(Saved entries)
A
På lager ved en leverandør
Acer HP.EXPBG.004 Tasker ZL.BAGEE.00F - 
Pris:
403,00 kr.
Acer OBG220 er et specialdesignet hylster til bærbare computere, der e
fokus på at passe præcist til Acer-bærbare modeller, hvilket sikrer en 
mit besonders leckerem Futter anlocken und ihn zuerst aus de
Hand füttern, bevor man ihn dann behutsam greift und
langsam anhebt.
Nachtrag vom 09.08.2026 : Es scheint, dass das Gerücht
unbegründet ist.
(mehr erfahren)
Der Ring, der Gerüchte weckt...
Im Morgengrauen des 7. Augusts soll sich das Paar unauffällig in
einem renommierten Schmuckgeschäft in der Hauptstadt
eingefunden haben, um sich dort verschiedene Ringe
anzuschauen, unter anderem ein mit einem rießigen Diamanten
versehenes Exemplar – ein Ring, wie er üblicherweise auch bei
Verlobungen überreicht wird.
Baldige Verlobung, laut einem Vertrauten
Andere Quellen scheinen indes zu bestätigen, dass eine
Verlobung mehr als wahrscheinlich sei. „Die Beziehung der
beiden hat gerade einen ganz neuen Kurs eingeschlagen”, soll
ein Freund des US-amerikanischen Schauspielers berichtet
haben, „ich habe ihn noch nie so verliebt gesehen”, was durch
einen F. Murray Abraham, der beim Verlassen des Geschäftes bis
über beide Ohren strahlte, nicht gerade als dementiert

#### YOUR INSTRUCTIONS:
Can you give every line above again, exactly as written?

#### TASK ANSWER:
A
På lager ved en leverandør
Acer HP.EXPBG.004 Tasker ZL.BAGEE.00F - 
Pris:
403,00 kr.
Acer OBG220 er et specialdesignet hylster til bærbare computere, der e
fokus på at passe præcist til Acer-bærbare modeller, hvilket sikrer en 
mit besonders leckerem Futter anlocken und ihn zuerst aus de
Hand füttern, bevor man ihn dann behutsam greift und
langsam anhebt.
Nachtrag vom 09.08.2026 : Es scheint, dass das Gerücht
unbegründet ist.
(mehr erfahren)
Der Ring, der Gerüchte weckt...
Im Morgengrauen des 7. Augusts soll sich das Paar unauffällig in
einem renommierten Schmuckgeschäft in der Hauptstadt
eingefunden haben, um sich dort verschiedene Ringe
anzuschauen, unter anderem ein mit einem rießigen Diamanten
versehenes Exemplar – ein Ring, wie er üblicherweise auch bei
Verlobungen überreicht wird.
Baldige Verlobung, laut einem Vertrauten
Andere Quellen scheinen indes zu bestätigen, dass eine
Verlobung mehr als wahrscheinlich sei. „Die Beziehung der
beiden hat gerade einen ganz neuen Kurs eingeschlagen”, soll
ein Freund des US-amerikanischen Schauspielers berichtet
haben, „ich habe ihn noch nie so verliebt gesehen”, was durch
einen F. Murray Abraham, der beim Verlassen des Geschäftes bis
über beide Ohren strahlte, nicht gerade als dementiert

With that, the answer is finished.